Current supernova samples cannot robustly determine directions of Hubble constant anisotropy.

A machine-rendered reading of the paper's core claim, the machinery that carries it, and where it could break.

This paper applies Region Fitting and Hemisphere Comparison methods to the Pantheon+ database and a smaller Carnegie Supernova Project sample to test for directional variations in the Hubble constant. Using MCMC sampling over 2000 directions, the analysis shows that apparent anisotropy directions arise from statistical fluctuations tied to uneven sky coverage and the way H0 is extracted from supernova light curves. The same limitation appears in both datasets, explaining contradictory results in earlier studies. A sympathetic reader cares because this bears on whether the universe is isotropic at large scales and whether current data can settle the question.

Core claim

Within the tests used here, the Region Fitting method and the Hemisphere Comparison method, one can not determine with robustness the direction of an anisotropy of H0 using the present SNe Ia large data samples. This is intrinsic to the way H0 is obtained with the SN Ia lightcurve method.
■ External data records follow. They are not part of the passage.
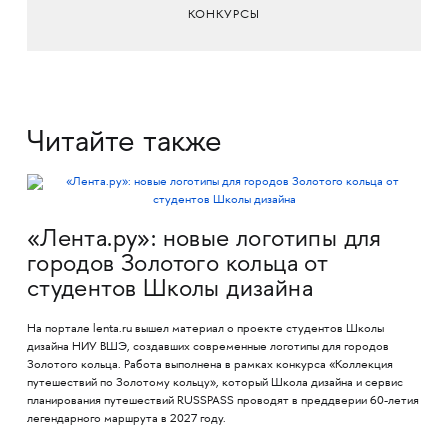
КОНКУРСЫ
Читайте также
«Лента.ру»: новые логотипы для
городов Золотого кольца от
студентов Школы дизайна
На портале lenta.ru вышел материал о проекте студентов Школы
дизайна НИУ ВШЭ, создавших современные логотипы для городов
Золотого кольца. Работа выполнена в рамках конкурса «Коллекция
путешествий по Золотому кольцу», который Школа дизайна и сервис
планирования путешествий RUSSPASS проводят в преддверии 60-летия
легендарного маршрута в 2027 году.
Achieving robust constraints will require a quite uniform sky coverage from larger SNe Ia samples with improved systematics.

What carries the argument

Region Fitting and Hemisphere Comparison methods, which compare H0 values across sky patches of 60 or 90 degrees via MCMC sampling over many directions, to probe isotropy while limited by data distribution and lightcurve-derived uncertainties.

If this is right

  • Apparent anisotropy directions vary across samples and methods because of statistical fluctuations from current sky coverage.
  • The intrinsic limit prevents robust directional claims for H0 with existing large SNe Ia databases.
  • Larger samples with improved systematics and uniform coverage are required to place reliable constraints on isotropy.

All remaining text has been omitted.